February 18, 2009

The gasman cometh

Filed under: A long way from home,misc,Village life — Duchess @ 3:56 pm

I mentioned earlier that on Christmas Day the cooker broke down.  It wasn’t unusable, but it was definitely inconvenient and probably unsafe.  I finally got tired of alternating between living dangerously — and using the wretched thing while it continuously sparked and one of the ovens turned on and off at unpredictable intervals — or living slovenly and grazing on cold food by the open refigerator door.  I bought a new cooker.

After awhile the day came round for it to be installed, and I promised friends and family elaborate gourmet meals. When the Piper’s Son visited a few days later I had to explain that there had been a little hitch in the arrangements.

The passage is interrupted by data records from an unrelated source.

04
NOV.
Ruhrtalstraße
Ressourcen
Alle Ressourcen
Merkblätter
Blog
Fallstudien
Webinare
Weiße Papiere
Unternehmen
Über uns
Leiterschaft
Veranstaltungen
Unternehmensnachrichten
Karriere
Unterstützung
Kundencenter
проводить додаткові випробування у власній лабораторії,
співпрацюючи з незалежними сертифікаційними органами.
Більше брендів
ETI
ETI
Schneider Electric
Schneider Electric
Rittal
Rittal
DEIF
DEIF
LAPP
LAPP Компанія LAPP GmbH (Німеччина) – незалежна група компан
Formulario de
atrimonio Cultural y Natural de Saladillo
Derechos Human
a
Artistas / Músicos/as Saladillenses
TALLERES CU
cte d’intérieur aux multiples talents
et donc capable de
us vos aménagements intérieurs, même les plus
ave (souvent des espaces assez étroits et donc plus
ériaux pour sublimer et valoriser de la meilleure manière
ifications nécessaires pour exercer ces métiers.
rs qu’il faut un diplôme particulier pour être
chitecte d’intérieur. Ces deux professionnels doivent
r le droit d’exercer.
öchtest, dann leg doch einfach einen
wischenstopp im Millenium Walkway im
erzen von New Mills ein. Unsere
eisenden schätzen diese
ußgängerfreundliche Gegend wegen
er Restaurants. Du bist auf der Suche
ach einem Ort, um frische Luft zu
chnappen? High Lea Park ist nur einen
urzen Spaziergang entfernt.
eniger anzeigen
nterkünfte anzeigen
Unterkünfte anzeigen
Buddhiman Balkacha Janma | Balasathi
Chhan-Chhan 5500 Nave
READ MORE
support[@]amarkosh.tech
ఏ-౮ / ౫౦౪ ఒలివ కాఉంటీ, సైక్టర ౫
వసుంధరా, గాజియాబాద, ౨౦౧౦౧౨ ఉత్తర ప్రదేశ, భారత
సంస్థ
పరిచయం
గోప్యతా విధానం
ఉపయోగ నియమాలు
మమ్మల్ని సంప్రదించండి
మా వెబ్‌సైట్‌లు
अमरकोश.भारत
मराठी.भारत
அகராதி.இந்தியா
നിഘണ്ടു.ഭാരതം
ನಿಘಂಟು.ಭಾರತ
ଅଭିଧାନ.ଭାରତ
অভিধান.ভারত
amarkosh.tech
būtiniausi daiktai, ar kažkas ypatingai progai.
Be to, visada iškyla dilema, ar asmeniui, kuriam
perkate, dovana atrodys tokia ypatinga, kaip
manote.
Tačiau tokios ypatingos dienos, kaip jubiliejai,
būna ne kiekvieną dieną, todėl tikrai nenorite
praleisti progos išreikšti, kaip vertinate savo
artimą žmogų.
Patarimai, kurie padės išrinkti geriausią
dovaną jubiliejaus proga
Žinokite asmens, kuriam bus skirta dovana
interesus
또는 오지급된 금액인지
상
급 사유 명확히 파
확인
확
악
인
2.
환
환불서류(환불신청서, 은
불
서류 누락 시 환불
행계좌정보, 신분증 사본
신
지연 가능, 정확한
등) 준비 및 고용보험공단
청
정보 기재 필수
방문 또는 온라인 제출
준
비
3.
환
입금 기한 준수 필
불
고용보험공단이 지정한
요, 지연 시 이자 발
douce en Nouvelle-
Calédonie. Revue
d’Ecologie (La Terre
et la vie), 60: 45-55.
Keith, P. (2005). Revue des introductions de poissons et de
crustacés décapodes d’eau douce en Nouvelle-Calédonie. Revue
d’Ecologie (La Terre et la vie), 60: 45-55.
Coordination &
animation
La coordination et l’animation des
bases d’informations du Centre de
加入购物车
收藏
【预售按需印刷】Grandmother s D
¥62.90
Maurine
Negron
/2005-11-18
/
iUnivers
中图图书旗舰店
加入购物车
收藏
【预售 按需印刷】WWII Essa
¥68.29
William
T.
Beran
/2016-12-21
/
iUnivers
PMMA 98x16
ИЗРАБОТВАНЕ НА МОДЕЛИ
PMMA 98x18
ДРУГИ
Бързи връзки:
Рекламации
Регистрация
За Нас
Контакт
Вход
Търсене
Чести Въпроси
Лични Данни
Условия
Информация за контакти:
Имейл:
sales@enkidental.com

Oh no, said he, it isn’t one of your gasmen stories is it?  At Christmas dinner, while I lamented soggy Yorkshire pudding, I told my children how, as a young bride, I ordered a gas cooker.

In those days the state was the supplier of cookers and you had to go to the Gas Board, rather than a shop, to buy one.  They had sample cookers on display and you chose one, and then a nice lady sat you down and filled in many, many forms and then told you how long the waiting list was for your particular cooker.

My waiting list was only two weeks and when I got to the top of the list I was given a delivery date for another couple of weeks later.  On the appointed day I waited in the house all morning and all afternoon, but no cooker came.  The next morning I telephoned to say that I had been expecting a delivery but nothing had arrived. 

The person on the end of the phone explained patiently that unfortunately the cooker had been out of stock, so of course there was no possibility of delivering; surely I could see that. She was, however, happy to report that it was now back in stock.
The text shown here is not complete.